Few Primary Care Practices Provide Effective Weight Management Care
Source Newsroom: Health Behavior News Service
Release Date: January 14, 2014 | By Milly Dawson, HBNS Contributing Writer
Research Source: American Journal of Health Promotion
* Twenty-six percent of surveyed physicians reported following comprehensive guidelines for helping patients achieve and maintain a healthy weight.
* Comprehensive weight management was offered more often by pediatricians and least often by obstetricians and gynecologists.
* Practices that billed for weight management services were more likely to counsel patients than practices that did not.
Newswise — Only a quarter of U.S. primary care physicians surveyed are doing a thorough job of helping patients achieve and maintain a healthy weight, finds a study in the American Journal of Health Promotion.
“We found that most primary care practices have few resources for supporting efforts to assess and counsel patients about diet, exercise and weight control,” said lead author Carrie Klabunde, Ph.D., of the cancer control and population sciences division of the National Cancer Institute.
A random sample of 1,740 U.S. physicians participated in the study. Each participant completed two sequential questionnaires, one about their work with patients and one about their practice’s resources. 26 percent of the participating physicians reported closely following established guidelines for what the authors call “energy balance care.” Such guideline-based care would include regular assessment of BMI, counseling on nutrition, physical activity or weight control, and systematic tracking of patients’ progress with weight issues over time.
The survey group included office-based family physicians or general internists, obstetrician/gynecologists and pediatricians. Striking specialty differences emerged, with comprehensive weight management services being most commonly offered by pediatricians (40.1 percent) and least often by obstetricians/gynecologist (8.4 percent).

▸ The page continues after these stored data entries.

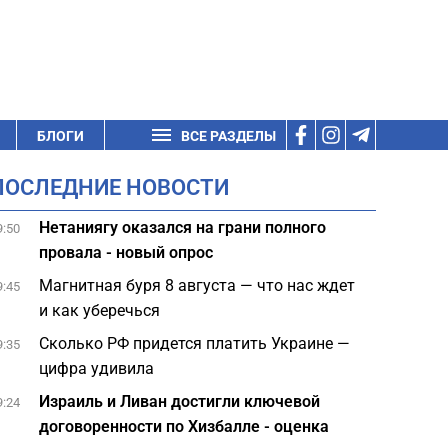
БЛОГИ
ВСЕ РАЗДЕЛЫ
ПОСЛЕДНИЕ НОВОСТИ
Нетаниягу оказался на грани полного
9:50
провала - новый опрос
Магнитная буря 8 августа — что нас ждет
9:45
и как уберечься
Сколько РФ придется платить Украине —
9:35
цифра удивила
Израиль и Ливан достигли ключевой
9:24
договоренности по Хизбалле - оценка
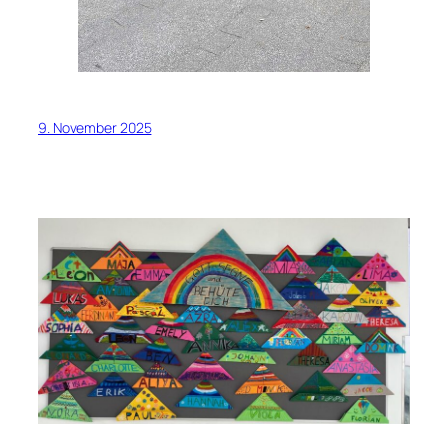
9. November 2025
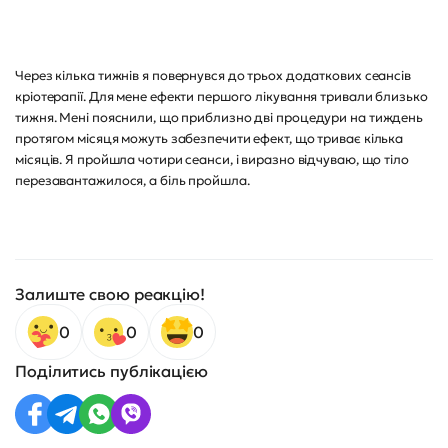
Через кілька тижнів я повернувся до трьох додаткових сеансів
кріотерапії. Для мене ефекти першого лікування тривали близько
тижня. Мені пояснили, що приблизно дві процедури на тиждень
протягом місяця можуть забезпечити ефект, що триває кілька
місяців. Я пройшла чотири сеанси, і виразно відчуваю, що тіло
перезавантажилося, а біль пройшла.
Залиште свою реакцію!
0
0
0
Поділитись публікацією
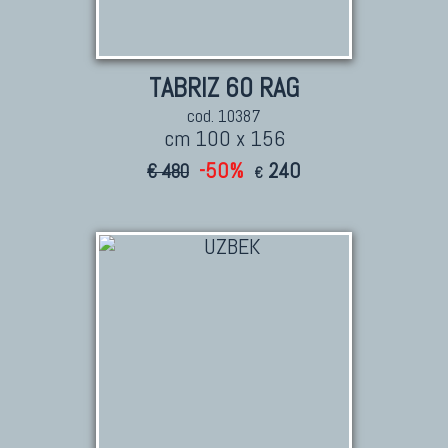
TABRIZ 60 RAG
cod. 10387
cm 100 x 156
-50%
240
€ 480
€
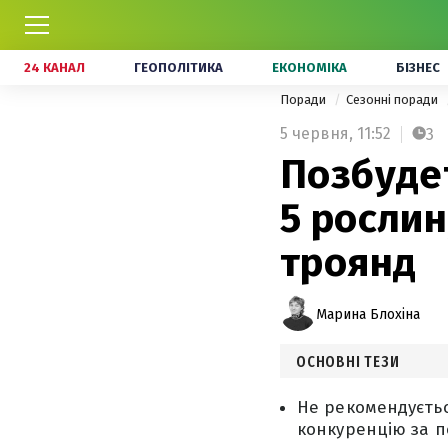
24 КАНАЛ
ГЕОПОЛІТИКА
ЕКОНОМІКА
БІЗНЕС
Поради
Сезонні поради
5 червня,
11:52
3
Позбудет
5 рослин
троянд
Марина Блохіна
ОСНОВНІ ТЕЗИ
Не рекомендується
конкуренцію за 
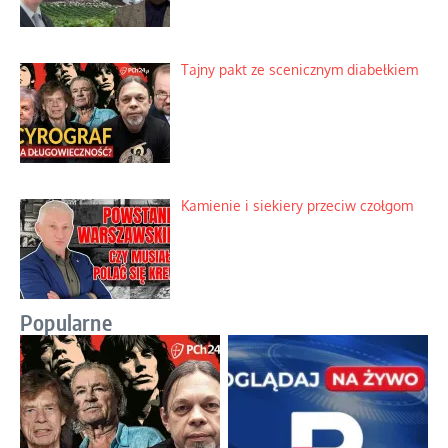
Tajny pakt ze scenicznym diabełkiem
Kamienie i siekiery przeciw czołgom
Popularne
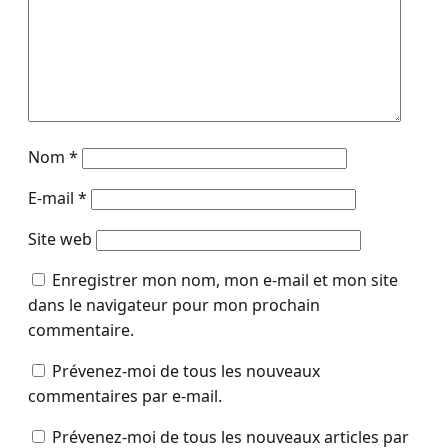
Nom
*
E-mail
*
Site web
Enregistrer mon nom, mon e-mail et mon site
dans le navigateur pour mon prochain
commentaire.
Prévenez-moi de tous les nouveaux
commentaires par e-mail.
Prévenez-moi de tous les nouveaux articles par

Practices located in the Southeast and in smaller cities or rural areas were less likely to provide comprehensive services than ones in the Northeast or in larger cities. Female physicians and non-white physicians more often provided comprehensive services than males and whites did.

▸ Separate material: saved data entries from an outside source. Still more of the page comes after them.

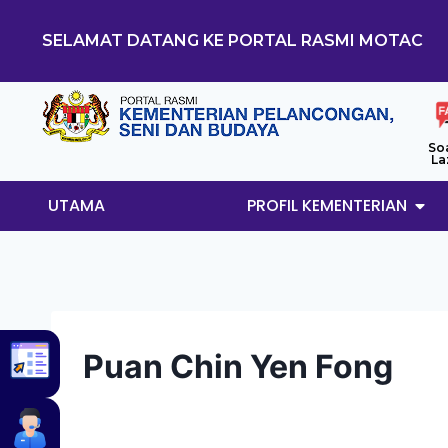
SELAMAT DATANG KE PORTAL RASMI MOTAC
So
La
UTAMA
PROFIL KEMENTERIAN
Puan Chin Yen Fong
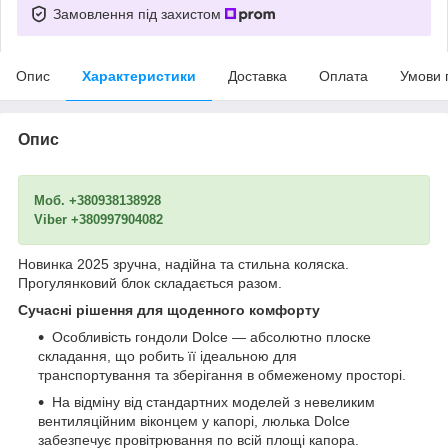
Замовлення під захистом
Опис
Характеристики
Доставка
Оплата
Умови 
Опис
Моб. +380938138928
Viber +380997904082
​​​​​​​Новинка 2025 зручна, надійна та стильна коляска.
Прогулянковий блок складається разом.
Сучасні рішення для щоденного комфорту
Особливість гондоли Dolce — абсолютно плоске
складання, що робить її ідеальною для
транспортування та зберігання в обмеженому просторі.
На відміну від стандартних моделей з невеликим
вентиляційним віконцем у капорі, люлька Dolce
забезпечує провітрювання по всій площі капора.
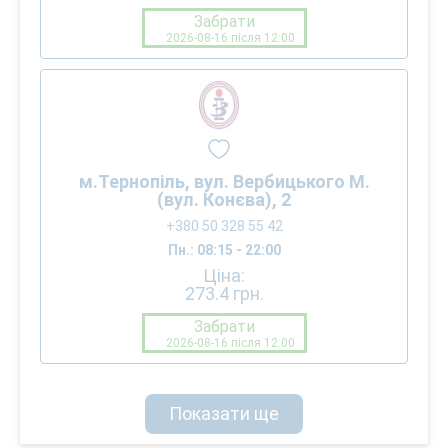
Забрати
2026-08-16 після 12:00
м.Тернопіль, вул. Вербицького М.
(вул. Конєва), 2
+380 50 328 55 42
Пн.: 08:15 - 22:00
Ціна:
273.4
грн.
Забрати
2026-08-16 після 12:00
Показати ще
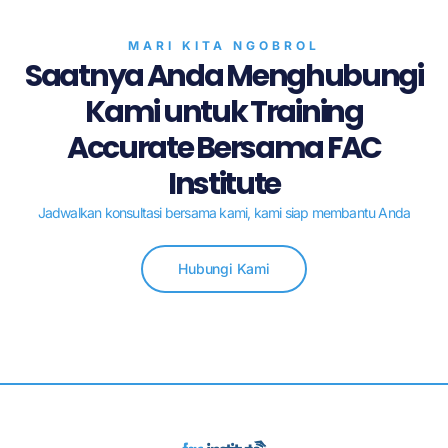
MARI KITA NGOBROL
Saatnya Anda Menghubungi
Kami untuk Training
Accurate Bersama FAC
Institute
Jadwalkan konsultasi bersama kami, kami siap membantu Anda
Hubungi Kami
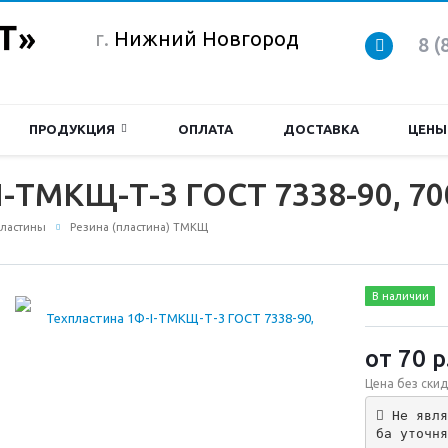
г.
Нижний Новгород
8 (
ПРОДУКЦИЯ
ОПЛАТА
ДОСТАВКА
ЦЕНЫ
I-ТМКЩ-Т-3 ГОСТ 7338-90, 7
пластины
Резина (пластина) ТМКЩ
В наличии
от 70
р
Цена без скид
 Не явля
ба уточня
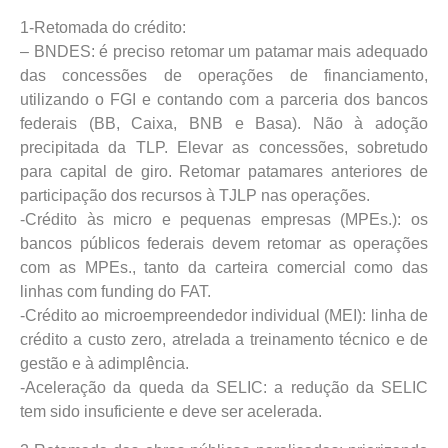
1-Retomada do crédito:
– BNDES: é preciso retomar um patamar mais adequado
das concessões de operações de financiamento,
utilizando o FGI e contando com a parceria dos bancos
federais (BB, Caixa, BNB e Basa). Não à adoção
precipitada da TLP. Elevar as concessões, sobretudo
para capital de giro. Retomar patamares anteriores de
participação dos recursos à TJLP nas operações.
-Crédito às micro e pequenas empresas (MPEs.): os
bancos públicos federais devem retomar as operações
com as MPEs., tanto da carteira comercial como das
linhas com funding do FAT.
-Crédito ao microempreendedor individual (MEI): linha de
crédito a custo zero, atrelada a treinamento técnico e de
gestão e à adimplência.
-Aceleração da queda da SELIC: a redução da SELIC
tem sido insuficiente e deve ser acelerada.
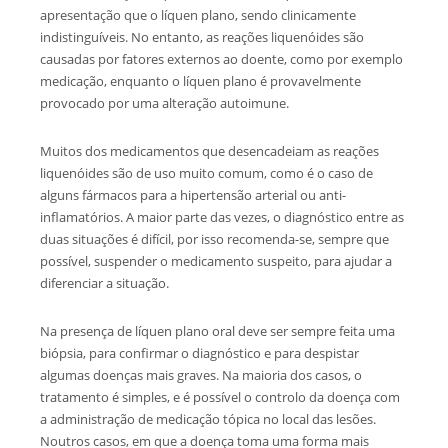
apresentação que o líquen plano, sendo clinicamente
indistinguíveis. No entanto, as reações liquenóides são
causadas por fatores externos ao doente, como por exemplo
medicação, enquanto o líquen plano é provavelmente
provocado por uma alteração autoimune.
Muitos dos medicamentos que desencadeiam as reações
liquenóides são de uso muito comum, como é o caso de
alguns fármacos para a hipertensão arterial ou anti-
inflamatórios. A maior parte das vezes, o diagnóstico entre as
duas situações é difícil, por isso recomenda-se, sempre que
possível, suspender o medicamento suspeito, para ajudar a
diferenciar a situação.
Na presença de líquen plano oral deve ser sempre feita uma
biópsia, para confirmar o diagnóstico e para despistar
algumas doenças mais graves. Na maioria dos casos, o
tratamento é simples, e é possível o controlo da doença com
a administração de medicação tópica no local das lesões.
Noutros casos, em que a doença toma uma forma mais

Klabunde noted that the availability of nonphysician staff such as dieticians, nutritionists or health educators and the use of full electronic health records (EHRs) and reminders—which support comprehensive services—were especially rare. In addition, the study showed that practices that billed for energy balance services were more likely to provide such counseling and to routinely track patients’ progress, as compared to those that didn’t bill for the services.

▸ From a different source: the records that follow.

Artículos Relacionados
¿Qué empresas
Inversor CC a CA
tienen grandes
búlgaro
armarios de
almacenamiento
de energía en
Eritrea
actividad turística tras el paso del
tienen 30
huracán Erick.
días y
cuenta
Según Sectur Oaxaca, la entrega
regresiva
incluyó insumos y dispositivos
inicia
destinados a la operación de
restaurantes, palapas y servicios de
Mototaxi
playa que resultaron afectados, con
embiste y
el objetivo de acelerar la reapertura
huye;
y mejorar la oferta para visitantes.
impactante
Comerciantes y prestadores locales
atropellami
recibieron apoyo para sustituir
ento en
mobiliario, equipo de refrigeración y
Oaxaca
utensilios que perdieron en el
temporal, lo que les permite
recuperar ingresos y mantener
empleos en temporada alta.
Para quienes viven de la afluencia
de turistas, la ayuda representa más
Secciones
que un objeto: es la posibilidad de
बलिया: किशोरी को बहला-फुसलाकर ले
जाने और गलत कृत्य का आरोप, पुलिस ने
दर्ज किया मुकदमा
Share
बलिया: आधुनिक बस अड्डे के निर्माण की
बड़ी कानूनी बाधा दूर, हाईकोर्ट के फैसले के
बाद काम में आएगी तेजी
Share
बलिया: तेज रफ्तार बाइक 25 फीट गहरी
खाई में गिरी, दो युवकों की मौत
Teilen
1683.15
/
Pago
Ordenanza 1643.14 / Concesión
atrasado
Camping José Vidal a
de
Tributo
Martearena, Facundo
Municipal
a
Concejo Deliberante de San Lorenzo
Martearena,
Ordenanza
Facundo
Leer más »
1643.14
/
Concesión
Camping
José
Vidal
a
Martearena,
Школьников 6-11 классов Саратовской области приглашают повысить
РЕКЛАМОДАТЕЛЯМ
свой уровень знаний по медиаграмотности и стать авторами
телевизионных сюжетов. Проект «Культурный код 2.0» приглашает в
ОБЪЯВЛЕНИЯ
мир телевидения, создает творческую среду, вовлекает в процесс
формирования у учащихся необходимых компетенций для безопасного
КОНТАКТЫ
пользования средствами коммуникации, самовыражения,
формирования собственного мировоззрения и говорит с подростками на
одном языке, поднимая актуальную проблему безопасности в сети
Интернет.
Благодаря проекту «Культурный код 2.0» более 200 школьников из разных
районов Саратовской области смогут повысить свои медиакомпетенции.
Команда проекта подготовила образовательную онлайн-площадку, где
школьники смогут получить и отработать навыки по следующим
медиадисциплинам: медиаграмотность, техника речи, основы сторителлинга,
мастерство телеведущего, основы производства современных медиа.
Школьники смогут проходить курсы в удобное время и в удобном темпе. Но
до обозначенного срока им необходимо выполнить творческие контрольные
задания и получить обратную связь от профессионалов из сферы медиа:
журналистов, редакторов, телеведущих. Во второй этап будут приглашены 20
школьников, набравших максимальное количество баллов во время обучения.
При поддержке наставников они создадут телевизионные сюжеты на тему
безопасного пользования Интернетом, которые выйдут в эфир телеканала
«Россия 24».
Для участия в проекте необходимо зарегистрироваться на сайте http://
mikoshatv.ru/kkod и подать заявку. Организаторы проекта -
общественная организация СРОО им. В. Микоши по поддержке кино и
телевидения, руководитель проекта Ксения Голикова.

When a primary care physician does seriously encourage patients to control their weight, Klabunde said, their support can “serve as an important prompt for overweight or inactive individuals to adopt better habits.”
Cary Wing, Ed.D., a fellow of the American College of Sports Medicine noted that the study showed that there is value in practices using EHRs and in having a designated “prevention champion.” The study’s results support an emphasis upon primary care physicians embracing “a team approach that leads to a referral pathway to community resources and for follow up by other health and wellness providers,” she added.